WHAT THE TASK REQUIRES:
Please write out exactly the lines from the one with "Descripción" through the end of the data below, both ends included, and omit any pictures.

++++ DATA RECORDS

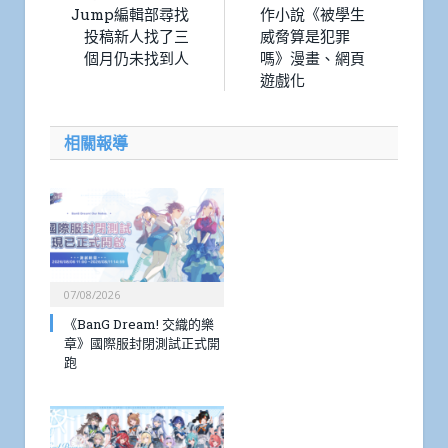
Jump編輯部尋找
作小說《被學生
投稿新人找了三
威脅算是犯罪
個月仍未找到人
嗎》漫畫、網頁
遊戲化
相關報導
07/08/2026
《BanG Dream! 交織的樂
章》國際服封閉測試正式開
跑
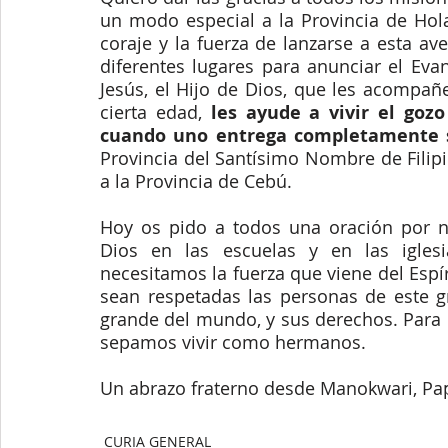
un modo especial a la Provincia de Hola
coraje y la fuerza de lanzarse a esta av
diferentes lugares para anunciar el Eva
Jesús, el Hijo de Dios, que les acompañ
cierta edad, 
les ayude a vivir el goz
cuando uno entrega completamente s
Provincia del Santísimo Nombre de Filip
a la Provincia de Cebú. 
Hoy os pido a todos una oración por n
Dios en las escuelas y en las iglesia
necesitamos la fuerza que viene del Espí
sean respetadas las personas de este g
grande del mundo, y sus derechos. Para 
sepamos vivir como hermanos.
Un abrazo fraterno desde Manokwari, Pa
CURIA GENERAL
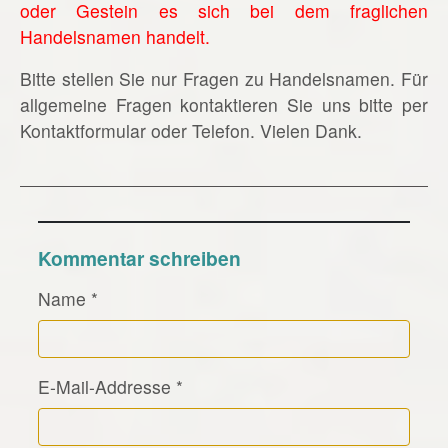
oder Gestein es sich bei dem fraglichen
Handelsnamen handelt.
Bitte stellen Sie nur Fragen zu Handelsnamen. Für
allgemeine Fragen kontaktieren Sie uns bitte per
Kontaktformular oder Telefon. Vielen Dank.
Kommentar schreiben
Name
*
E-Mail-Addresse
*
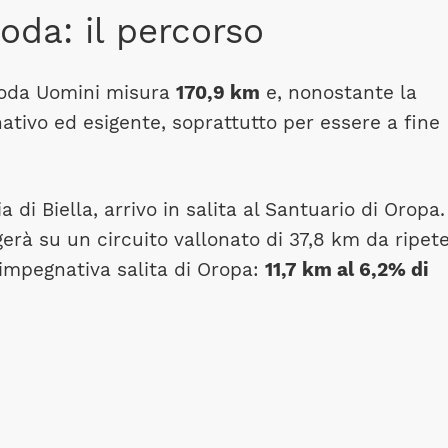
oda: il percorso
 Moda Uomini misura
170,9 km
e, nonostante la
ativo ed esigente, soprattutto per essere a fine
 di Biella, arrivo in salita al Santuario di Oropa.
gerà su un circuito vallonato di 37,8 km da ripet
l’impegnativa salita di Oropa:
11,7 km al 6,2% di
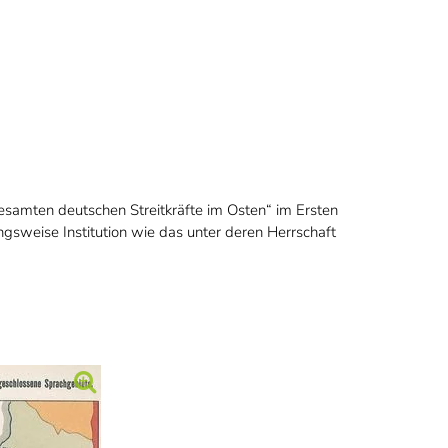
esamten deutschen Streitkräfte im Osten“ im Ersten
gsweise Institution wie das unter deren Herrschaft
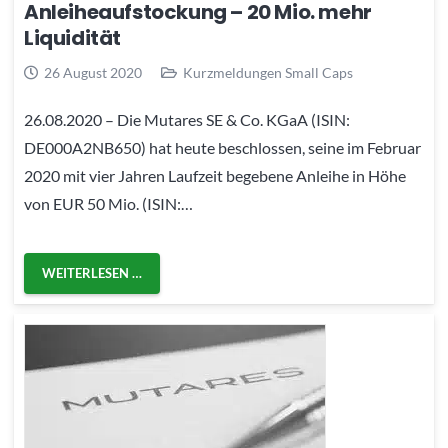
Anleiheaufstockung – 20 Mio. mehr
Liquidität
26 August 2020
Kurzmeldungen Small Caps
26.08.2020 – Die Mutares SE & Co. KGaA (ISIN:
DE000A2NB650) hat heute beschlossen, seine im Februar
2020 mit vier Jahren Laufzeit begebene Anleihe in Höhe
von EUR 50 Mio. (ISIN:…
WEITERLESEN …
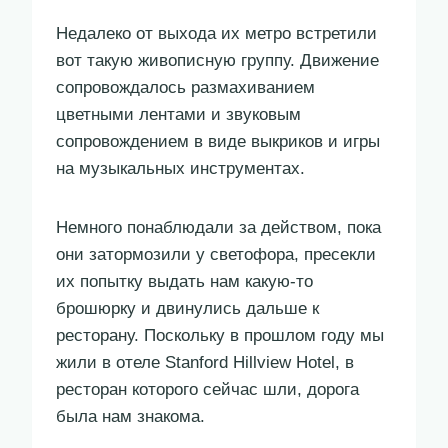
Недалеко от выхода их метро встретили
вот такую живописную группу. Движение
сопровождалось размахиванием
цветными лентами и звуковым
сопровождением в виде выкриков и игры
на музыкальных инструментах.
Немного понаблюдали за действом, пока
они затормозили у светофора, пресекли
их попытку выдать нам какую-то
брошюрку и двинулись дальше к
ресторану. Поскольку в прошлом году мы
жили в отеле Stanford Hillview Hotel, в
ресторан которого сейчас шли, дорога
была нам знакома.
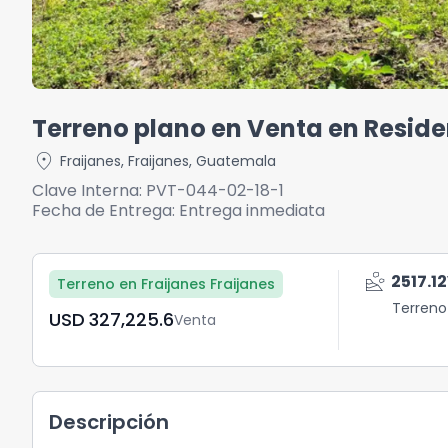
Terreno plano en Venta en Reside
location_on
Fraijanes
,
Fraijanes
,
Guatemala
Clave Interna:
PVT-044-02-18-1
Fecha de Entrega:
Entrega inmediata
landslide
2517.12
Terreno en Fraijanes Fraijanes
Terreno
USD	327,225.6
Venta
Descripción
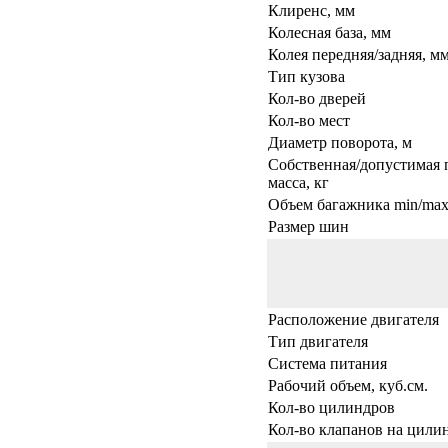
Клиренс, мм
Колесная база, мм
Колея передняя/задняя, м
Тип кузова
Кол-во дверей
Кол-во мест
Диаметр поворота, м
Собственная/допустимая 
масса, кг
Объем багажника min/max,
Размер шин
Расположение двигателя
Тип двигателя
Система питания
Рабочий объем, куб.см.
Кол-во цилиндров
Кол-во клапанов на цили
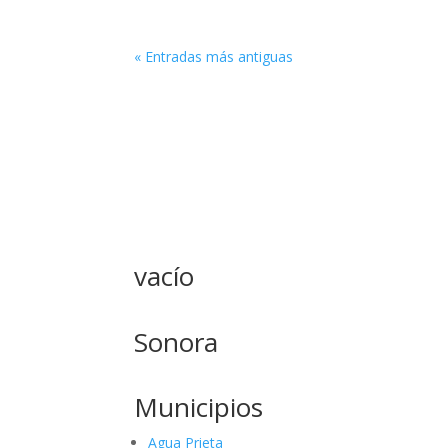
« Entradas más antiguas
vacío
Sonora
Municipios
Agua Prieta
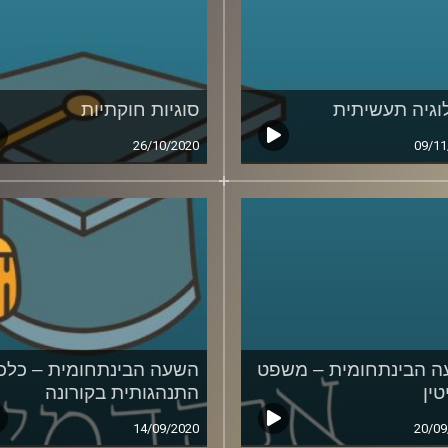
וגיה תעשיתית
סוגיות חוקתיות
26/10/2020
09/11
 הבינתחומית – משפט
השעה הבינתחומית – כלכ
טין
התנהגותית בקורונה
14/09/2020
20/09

++++++++

EXPECTED ANSWER:
Descripción
Клиренс, мм
Колесная база, мм
Колея передняя/задняя, м
Тип кузова
Кол-во дверей
Кол-во мест
Диаметр поворота, м
Собственная/допустимая 
масса, кг
Объем багажника min/max,
Размер шин
Расположение двигателя
Тип двигателя
Система питания
Рабочий объем, куб.см.
Кол-во цилиндров
Кол-во клапанов на цили
« Entradas más antiguas
vacío
Sonora
Municipios
Agua Prieta
וגיה תעשיתית
סוגיות חוקתיות
26/10/2020
09/11
 הבינתחומית – משפט
השעה הבינתחומית – כלכ
טין
התנהגותית בקורונה
14/09/2020
20/09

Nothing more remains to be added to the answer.